Item description for Archaeology and the Galilean Jesus by Jonathan L. Reed...
This book reconstructs first century Galilee from archaeological surveys, excavations, and artifacts, and provides descriptions of the material remains relevant to historical Jesus research and New Testament studies.
Publishers Description This book reconstructs first-century Galilee from archaeological surveys, excavations, and artifacts, and provides descriptions of the material remains relevant to historical Jesus research and New Testament studies. Drawing on his years of field experience in Galilee, Reed illustrates how the archaeological record has been misused by New Testament scholars, and how synthesis of the material culture is foundational for understanding Christian origins in Galilee and the Jewish culture out of which they arose. Part One shows how settlement patterns and artifacts from Galilee point to close ties between Judean and Galilean Jews at the time of Jesus, and how Herod Antipas' urbanization projects at Sepphoris and Tiberias commercialized and aggravated peasant life in agrarian Galilean society.

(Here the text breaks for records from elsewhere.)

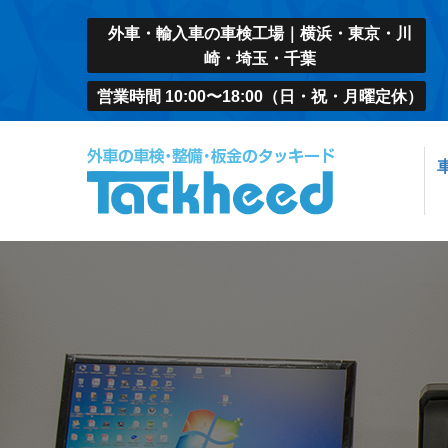
外車・輸入車の車検工場｜横浜・東京・川
崎・埼玉・千葉
営業時間 10:00〜18:00（日・祝・月曜定休）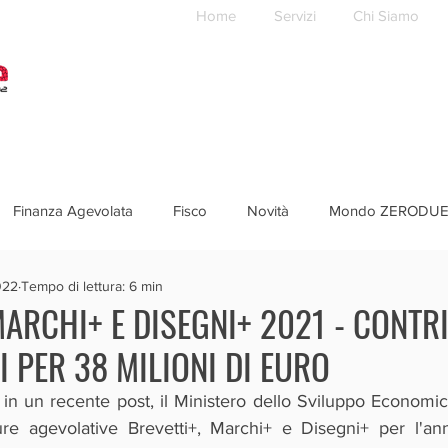
Home
Servizi
Chi Siamo
Finanza Agevolata
Fisco
Novità
Mondo ZERODU
022
Tempo di lettura: 6 min
MARCHI+ E DISEGNI+ 2021 - CONTR
 PER 38 MILIONI DI EURO
n un recente post, il Ministero dello Sviluppo Economico
ure agevolative Brevetti+, Marchi+ e Disegni+ per l'ann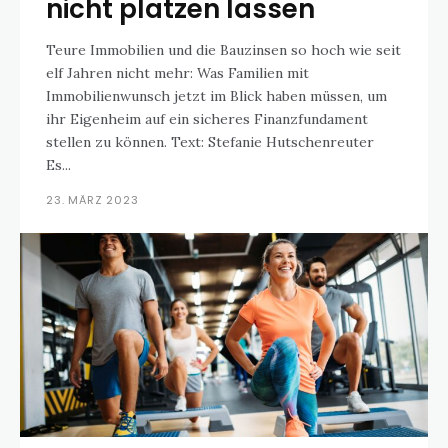
nicht platzen lassen
Teure Immobilien und die Bauzinsen so hoch wie seit
elf Jahren nicht mehr: Was Familien mit
Immobilienwunsch jetzt im Blick haben müssen, um
ihr Eigenheim auf ein sicheres Finanzfundament
stellen zu können. Text: Stefanie Hutschenreuter
Es...
23. MÄRZ 2023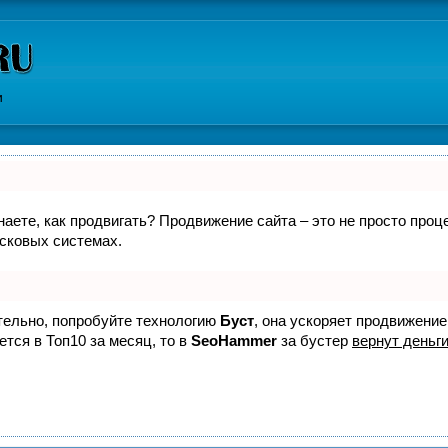
и
знаете, как продвигать? Продвижение сайта – это не просто про
исковых системах.
ятельно, попробуйте технологию
Буст
, она ускоряет продвижение
ется в Топ10 за месяц, то в
SeoHammer
за бустер
вернут деньги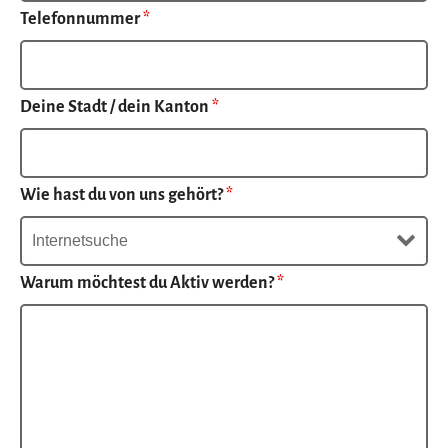
Telefonnummer
*
Deine Stadt / dein Kanton
*
Wie hast du von uns gehört?
*
Warum möchtest du Aktiv werden?
*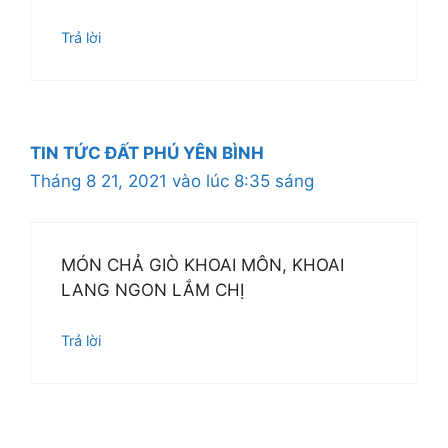
Trả lời
TIN TỨC ĐẤT PHÚ YÊN BÌNH
Tháng 8 21, 2021 vào lúc 8:35 sáng
MÓN CHẢ GIÒ KHOAI MÔN, KHOAI
LANG NGON LẮM CHỊ
Trả lời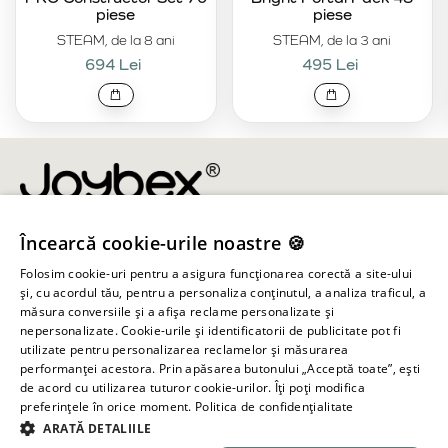
piese
piese
STEAM, de la 8 ani
STEAM, de la 3 ani
694 Lei
495 Lei
Încearcă cookie-urile noastre 🍪
info@joybex.ro
Folosim cookie-uri pentru a asigura funcționarea corectă a site-ului
Linkuri utile
și, cu acordul tău, pentru a personaliza conținutul, a analiza traficul, a
măsura conversiile și a afișa reclame personalizate și
nepersonalizate. Cookie-urile și identificatorii de publicitate pot fi
Cont
utilizate pentru personalizarea reclamelor și măsurarea
performanței acestora. Prin apăsarea butonului „Acceptă toate”, ești
de acord cu utilizarea tuturor cookie-urilor. Îți poți modifica
Informații despre magazin
preferințele în orice moment.
Politica de confidențialitate
ARATĂ DETALIILE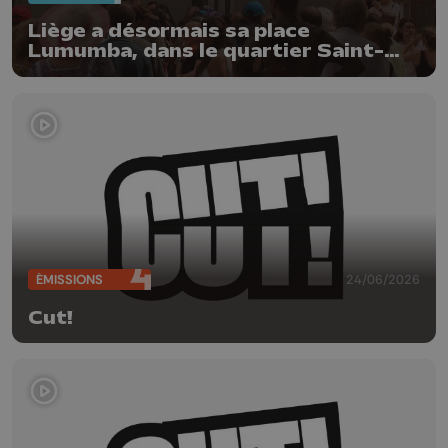
Liège a désormais sa place
Lumumba, dans le quartier Saint-
Léonard
ÉMISSIONS
24/06/2026
Cut!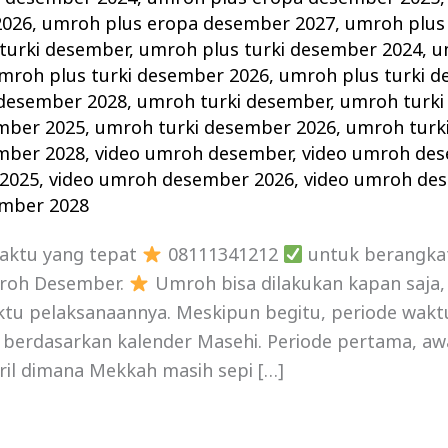
2026
,
umroh plus eropa desember 2027
,
umroh plus
turki desember
,
umroh plus turki desember 2024
,
u
mroh plus turki desember 2026
,
umroh plus turki 
 desember 2028
,
umroh turki desember
,
umroh turki
mber 2025
,
umroh turki desember 2026
,
umroh turk
mber 2028
,
video umroh desember
,
video umroh de
2025
,
video umroh desember 2026
,
video umroh de
ember 2028
waktu yang tepat
08111341212
untuk berangka
roh Desember.
Umroh bisa dilakukan kapan saja
ktu pelaksanaannya. Meskipun begitu, periode wakt
 berdasarkan kalender Masehi. Periode pertama, aw
ril dimana Mekkah masih sepi […]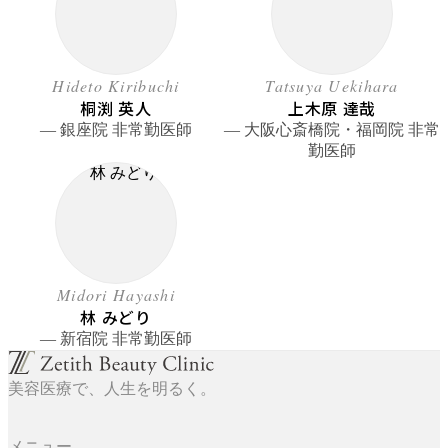
Hideto Kiribuchi
Tatsuya Uekihara
桐渕 英人
上木原 達哉
― 銀座院 非常勤医師
― 大阪心斎橋院・福岡院 非常
勤医師
Midori Hayashi
林 みどり
― 新宿院 非常勤医師
美容医療で、人生を明るく。
メニュー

Part Two focuses on the archaeology of two Galilean sites and their import for historical Jesus research: Sepphoris, Antipas' capital and the largest city in Galilee just north of Nazareth, and Capernaum, Jesus' base of operations on the periphery of Antipas' power. Part Three concludes with studies illustrating the necessity of considering the specifically Galilean local conditions when interpreting New Testament texts. Jonathan L. Reed is Professor of New Testament and Christian Origins at the University of La Verne, California. He is the Field Director at the Sepphoris Acropolis Excavations and is co-author of Excavating Jesus: Beneath the Stones, Behind the Texts.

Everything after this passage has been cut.